Ric has directed 11 short films to date, and has won awards for Buy Me Love, Villain, and Silent Girls. He has also received accolades as a producer, with superDONG being selected for Cannes Directors’ Fortnight, and 7 Letters: Pineapple Town selected for Busan International Film Festival. Benjamin’s Last Day at Katong Swimming Complex, which he also produced, won Best Film, George Lucas Award at Short Shorts Tokyo Film Festival.
Ric’s films have screened at prestigious festivals such as the Clermont-Ferrand International Film Festival and Cannes Directors’ Fortnight.
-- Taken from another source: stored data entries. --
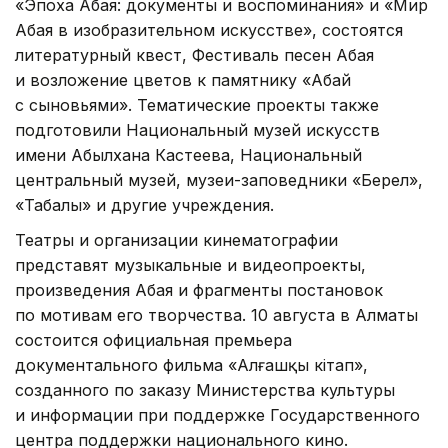
«Эпоха Абая: документы и воспоминания» и «Мир
Абая в изобразительном искусстве», состоятся
литературный квест, Фестиваль песен Абая
и возложение цветов к памятнику «Абай
с сыновьями». Тематические проекты также
подготовили Национальный музей искусств
имени Абылхана Кастеева, Национальный
центральный музей, музеи-заповедники «Берел»,
«Таңбалы» и другие учреждения.
Театры и организации кинематографии
представят музыкальные и видеопроекты,
произведения Абая и фрагменты постановок
по мотивам его творчества. 10 августа в Алматы
состоится официальная премьера
документального фильма «Алғашқы кітап»,
созданного по заказу Министерства культуры
и информации при поддержке Государственного
центра поддержки национального кино.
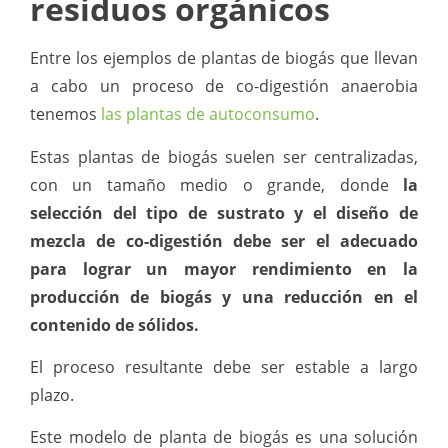
residuos orgánicos
Entre los ejemplos de plantas de biogás que llevan
a cabo un proceso de co-digestión anaerobia
tenemos
las plantas de autoconsumo
.
Estas plantas de biogás suelen ser centralizadas,
con un tamaño medio o grande, donde
la
selección del tipo de sustrato y el diseño de
mezcla de co-digestión debe ser el adecuado
para lograr un mayor rendimiento en la
producción de biogás y una reducción en el
contenido de sólidos.
El proceso resultante debe ser estable a largo
plazo.
Este modelo de planta de biogás es una solución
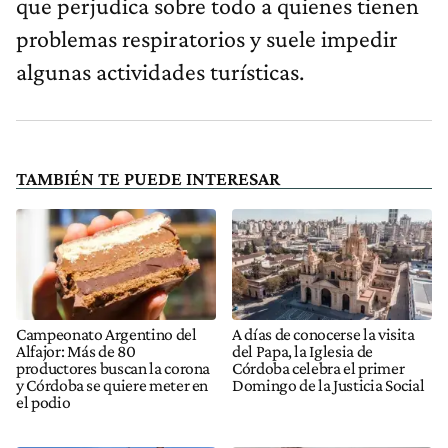
que perjudica sobre todo a quienes tienen
problemas respiratorios y suele impedir
algunas actividades turísticas.
TAMBIÉN TE PUEDE INTERESAR
Campeonato Argentino del
A días de conocerse la visita
Alfajor: Más de 80
del Papa, la Iglesia de
productores buscan la corona
Córdoba celebra el primer
y Córdoba se quiere meter en
Domingo de la Justicia Social
el podio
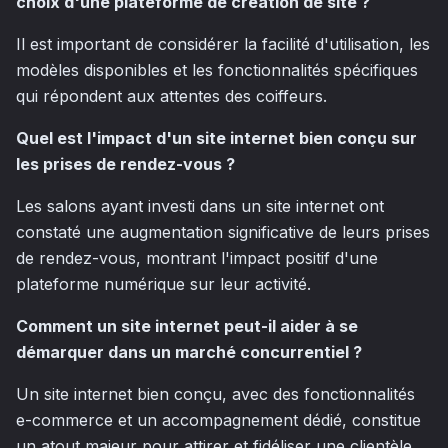
choix d'une plateforme de création de site ?
Il est important de considérer la facilité d'utilisation, les
modèles disponibles et les fonctionnalités spécifiques
qui répondent aux attentes des coiffeurs.
Quel est l'impact d'un site internet bien conçu sur
les prises de rendez-vous ?
Les salons ayant investi dans un site internet ont
constaté une augmentation significative de leurs prises
de rendez-vous, montrant l'impact positif d'une
plateforme numérique sur leur activité.
Comment un site internet peut-il aider à se
démarquer dans un marché concurrentiel ?
Un site internet bien conçu, avec des fonctionnalités
e-commerce et un accompagnement dédié, constitue
un atout majeur pour attirer et fidéliser une clientèle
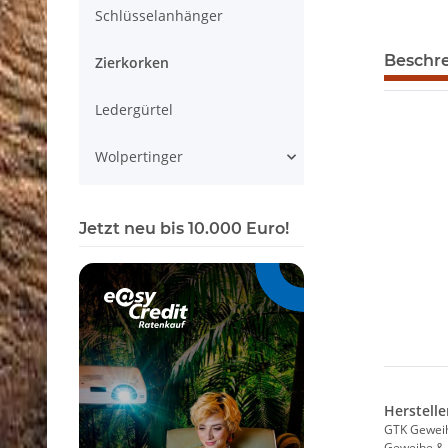
Schlüsselanhänger
Beschr
Zierkorken
Ledergürtel
Wolpertinger
Jetzt neu bis 10.000 Euro!
Herstelle
GTK Gewei
Geweihe & 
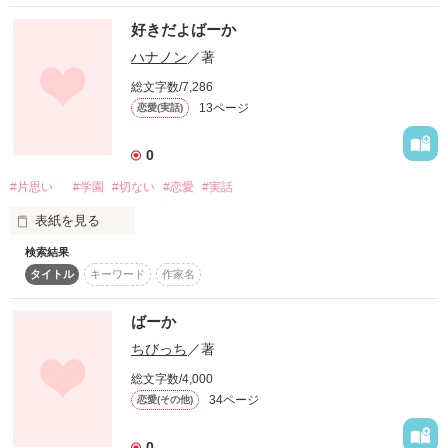
好きだよばーか
ハナノン
／著
総文字数/7,286
近い存在な気がするなんて"最初"だけ…｡

13ページ
恋愛(実話)
0
#片思い
#学園
#切ない
#恋愛
#実話
表紙を見る
幼なじみほど近くて遠い存在はないんだよ…？

検索結果
『仲良しだよね〜』いつもそんなことを言われるでも『仲良く
タイトル
キーワード
作家名
ねーよ』そんな返しをする彼

私わ仲良しがいいよ付き合ってなんて言わないだからせめて…

そんなことを思いながらも私は『仲いいとかありえなww』

ばーか
嘘笑いが上手くなるだけ…

ちびっち
／著
そんな嘘つきな女の子の話________。
総文字数/4,000
菊池 愛梨 (ｷｸﾁ ｱｲﾘ)

34ページ
恋愛(その他)
作品を読む
         ×

0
He also presented his video art installation “Man of the Forest” at the Yokohama Triennale, Japan.
Tom White is a freelance photographer who studied Fine Art at Goldsmiths College, and Photojournalism and Documentary Photography at the International Center of Photography in New York. From 2015-2022, he taught Documentary & Photojournalism at Yale-NUS College. He has also taught classes at Columbia University’s School of Journalism, International Center of Photography.
Tom’s work has been published and exhibited internationally, including in The New York Times, The L.A. Times, The Wall Street Journal, TIME magazine, The Guardian U.K, and for Thompson Reuters and The European Pressphoto Agency.
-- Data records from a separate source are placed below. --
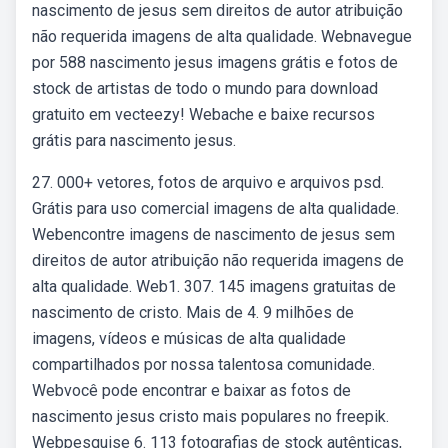
nascimento de jesus sem direitos de autor atribuição
não requerida imagens de alta qualidade. Webnavegue
por 588 nascimento jesus imagens grátis e fotos de
stock de artistas de todo o mundo para download
gratuito em vecteezy! Webache e baixe recursos
grátis para nascimento jesus.
27. 000+ vetores, fotos de arquivo e arquivos psd.
Grátis para uso comercial imagens de alta qualidade.
Webencontre imagens de nascimento de jesus sem
direitos de autor atribuição não requerida imagens de
alta qualidade. Web1. 307. 145 imagens gratuitas de
nascimento de cristo. Mais de 4. 9 milhões de
imagens, vídeos e músicas de alta qualidade
compartilhados por nossa talentosa comunidade.
Webvocê pode encontrar e baixar as fotos de
nascimento jesus cristo mais populares no freepik.
Webpesquise 6. 113 fotografias de stock autênticas,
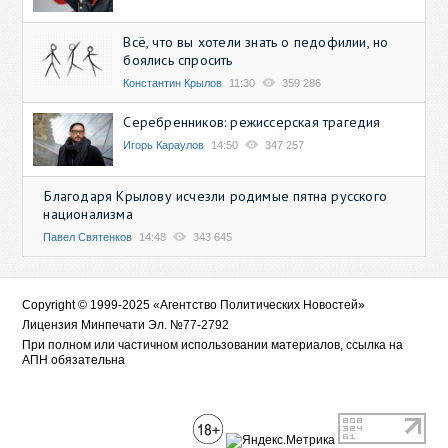
Всё, что вы хотели знать о педофилии, но
боялись спросить
Константин Крылов
11:30
359 286
Серебренников: режиссерская трагедия
Игорь Караулов
14:50
347 257
Благодаря Крылову исчезли родимые пятна русского
национализма
Павел Святенков
14:48
343 645
Copyright © 1999-2025 «Агентство Политических Новостей»
Лицензия Минпечати Эл. №77-2792
При полном или частичном использовании материалов, ссылка на
АПН обязательна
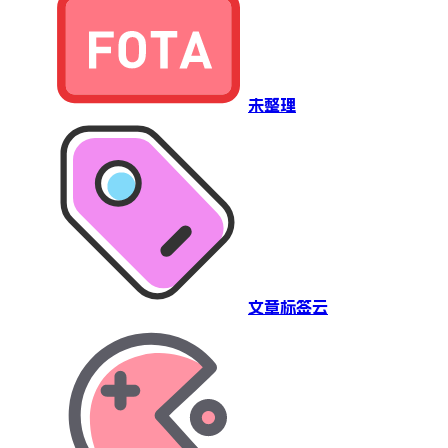
未整理
文章标签云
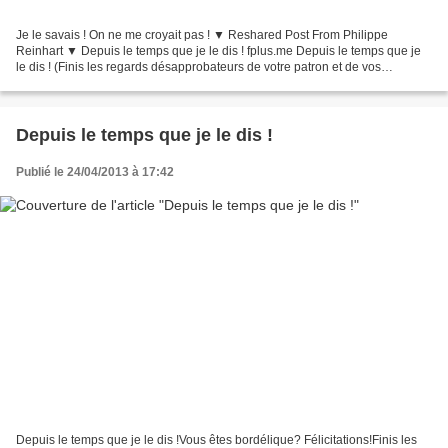
Je le savais ! On ne me croyait pas ! ▼ Reshared Post From Philippe
Reinhart ▼ Depuis le temps que je le dis ! fplus.me Depuis le temps que je
le dis ! (Finis les regards désapprobateurs de votre patron et de vos
collègues devant l’amoncellement de dossiers...
Depuis le temps que je le dis !
Publié le 24/04/2013 à 17:42
Depuis le temps que je le dis !Vous êtes bordélique? Félicitations!Finis les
Tom continues to work on a variety of photography-based social engagement projects and is interested in all aspects of visual literacy and communication, particularly in regard to environmental issues, socially engaged art, journalism and the intersection of political economy, media, technology, and society.
Wong Kin Ching
Kin is a Media Educator, Producer, Editor & Strategist with more than 20 years of regional and international experience in media production, strategy planning, and workflow management. He specialises in Broadcast and Digital Media.
Kin is passionate about passing on knowledge and experience to the next generation in an engaging fashion using the latest teaching methodologies and technologies.
Zhuang Wubin is a writer who makes photographs, publications and exhibitions. He is interested in photography’s entanglements with modernity, colonialism, nationalism, “Chineseness” and the Cold War in Southeast Asia and Hong Kong. Zhuang received his PhD by Published Work (Research–Photography) from University of Westminster, London.
Zhuang is the major grantee of the Robert H. N. Ho Family Foundation Greater China Research Grant 2018 and a recipient of the Prince Claus Fund research grant (2010). In Singapore, Zhuang is the recipient of the National Library (NL) Digital Fellowship 2023 and the Lee Kong Chian Research Fellowship 2017 at the NL. He has been invited to research residency programmes at Institute Technology of Bandung (2013), Asia Art Archive (AAA), Hong Kong (2015), Kuandu Museum of Fine Arts, Taiwan (2017) and the Ha Bik Chuen Archive Project at AAA (2018). He is the contributing curator of the Chiang Mai Photo Festival (2015, 2017, 2020).
Zhuang is a founding member of Writing Foto, a growing collection of writings on photography loosely directed at the imaginaries of South/east Asia.
Zhuang has made presentations, exhibited work, curated shows, and taught classes and workshops at various institutions both local and overseas, such as PannaFoto Institute, Indonesia, and Chiang Mai University, amongst many others.